▸ **Entries supplied**

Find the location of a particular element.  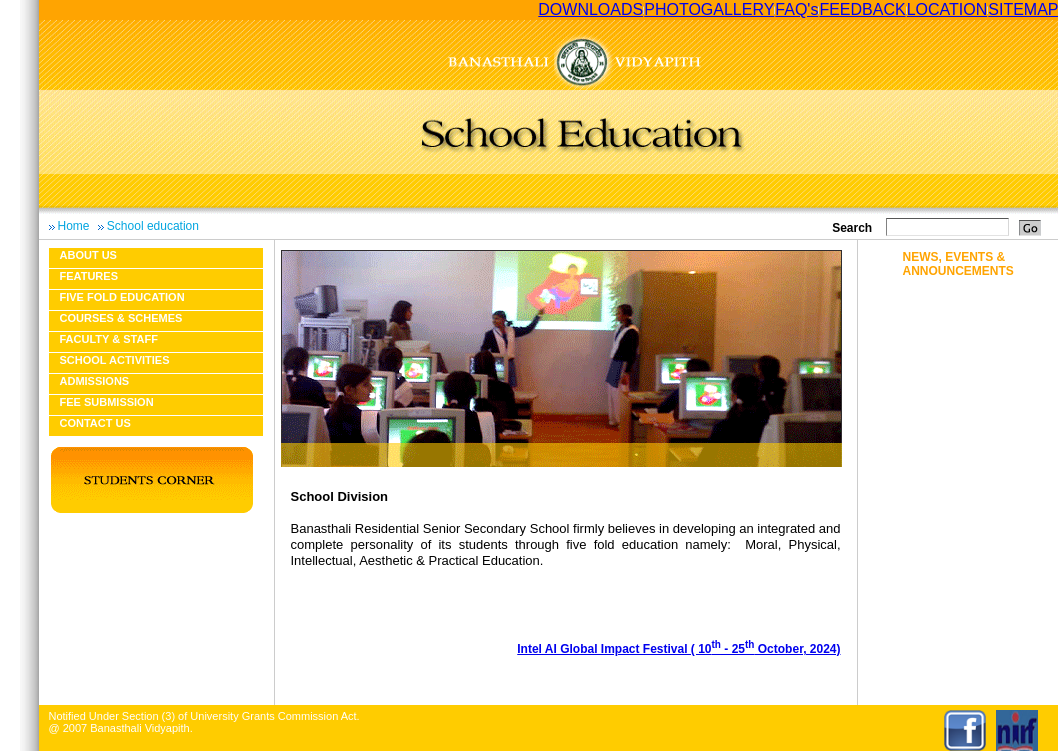

Intel AI Global Impact Festival ( 10 - 25 October, 2024) is located at coordinates (678, 649).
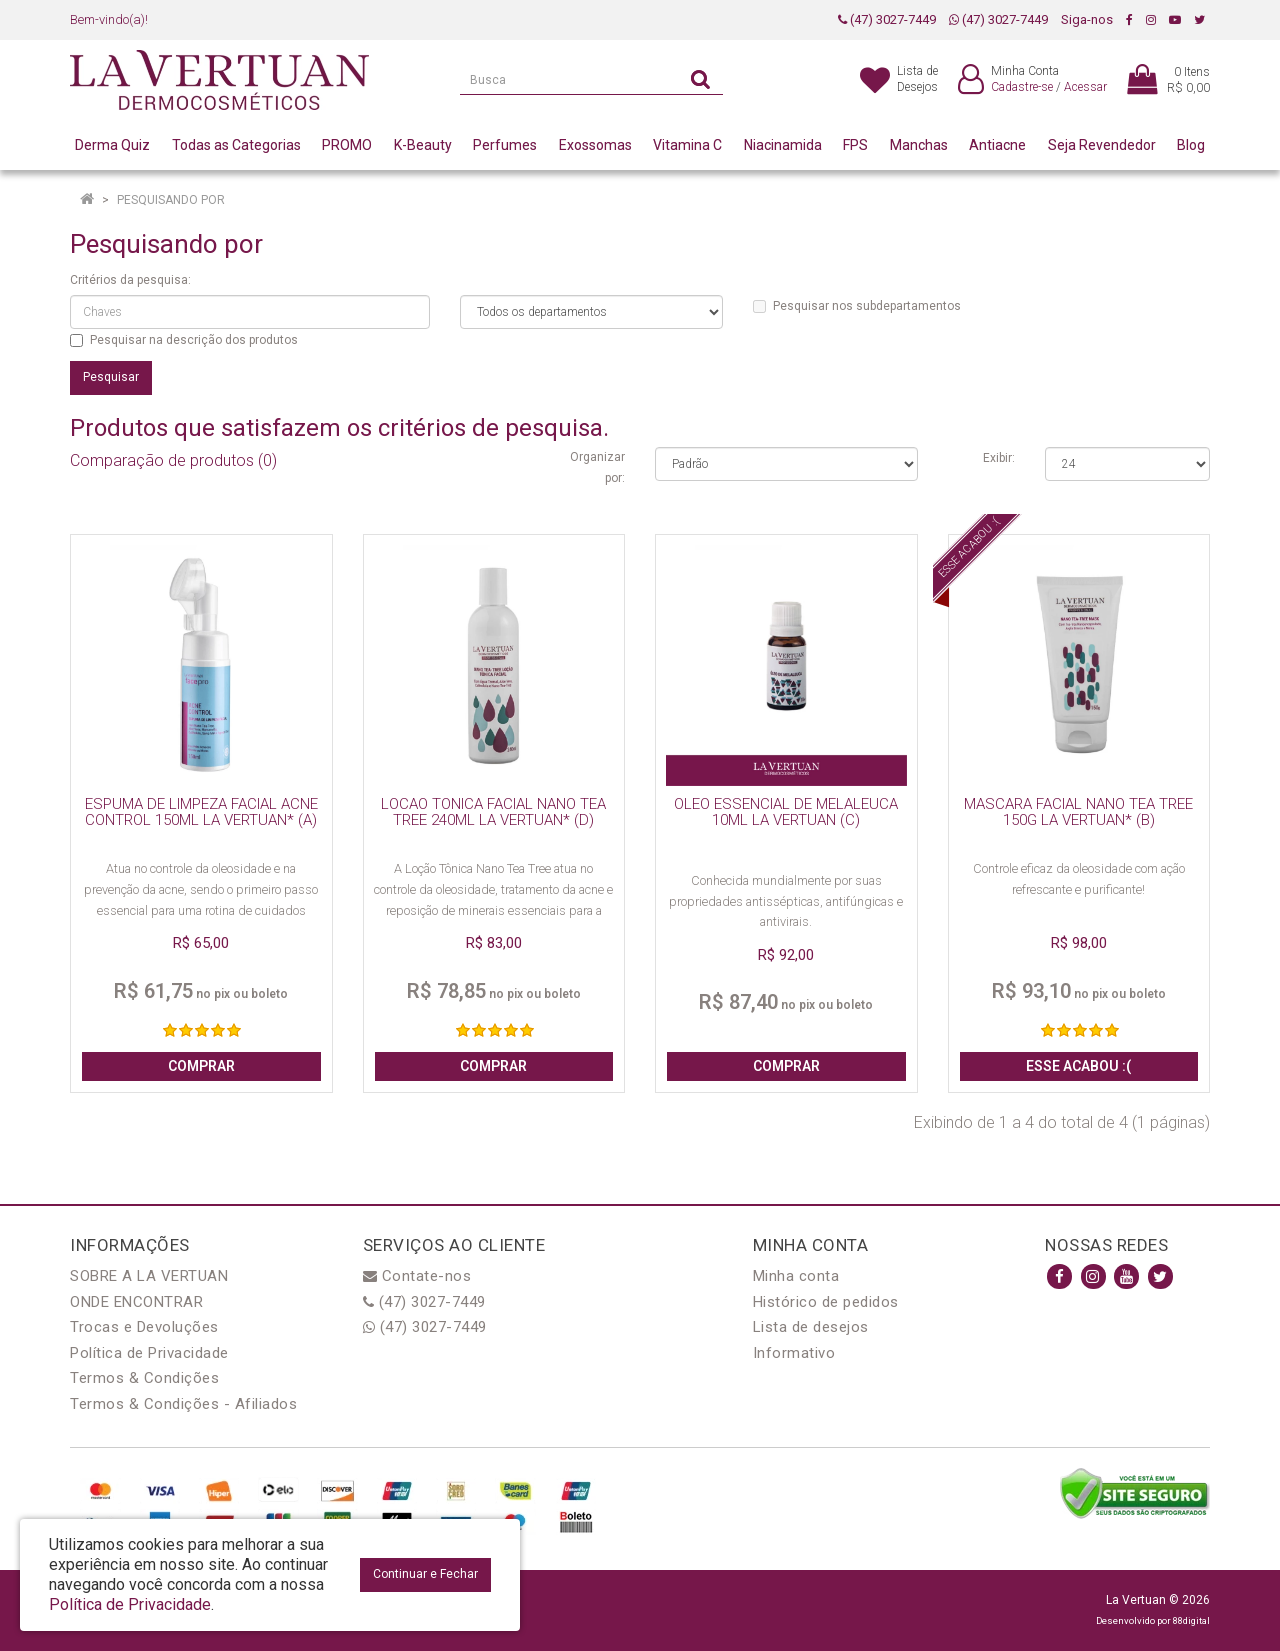 Image resolution: width=1280 pixels, height=1651 pixels. What do you see at coordinates (1085, 87) in the screenshot?
I see `Acessar` at bounding box center [1085, 87].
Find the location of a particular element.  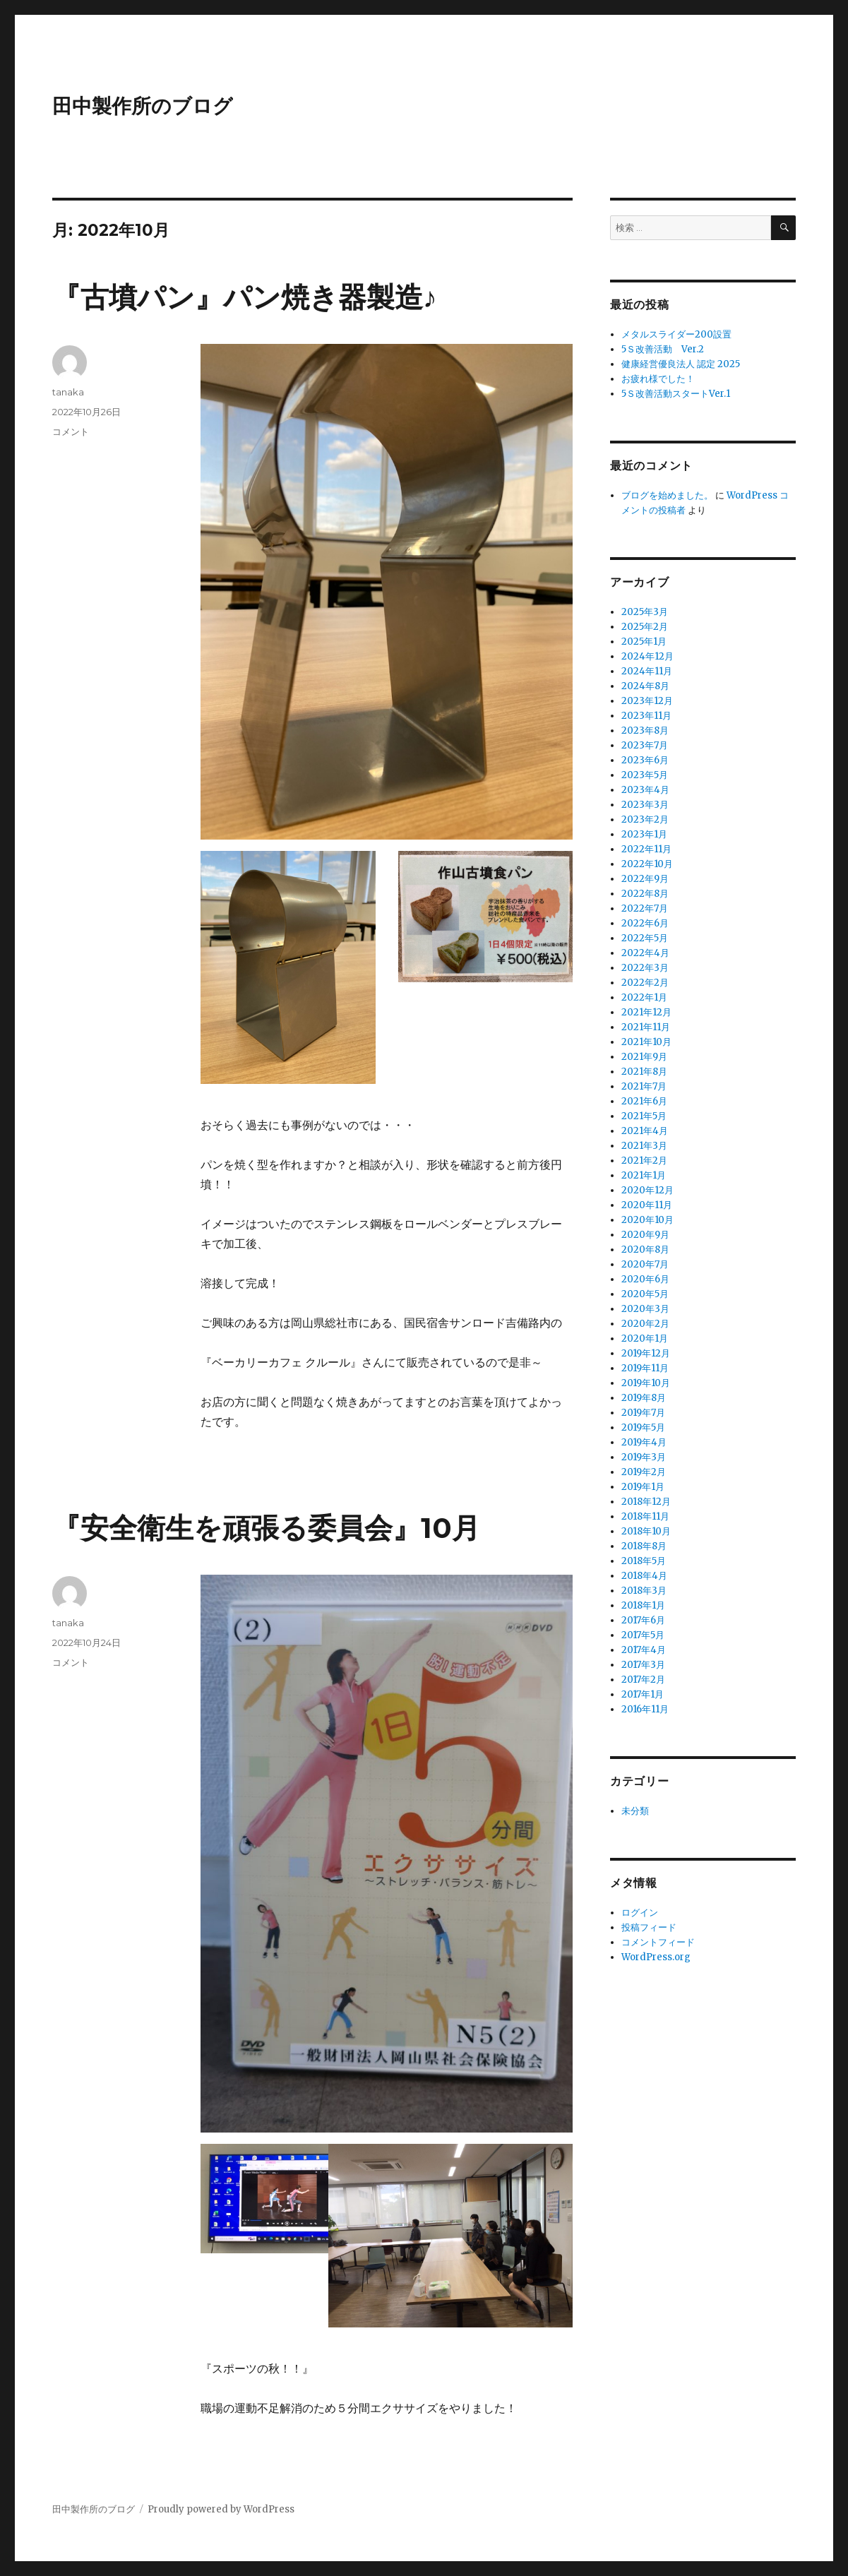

▸ **Description of the task**
Write out the records above exactly as they stand, leaving out every picture.

▸ **Response to this exercise**
Find the location of a particular element.  

Intel AI Global Impact Festival ( 10 - 25 October, 2024) is located at coordinates (678, 649).
 Image resolution: width=1280 pixels, height=1651 pixels. What do you see at coordinates (1085, 87) in the screenshot?
I see `Acessar` at bounding box center [1085, 87].
Find the location of a particular element.  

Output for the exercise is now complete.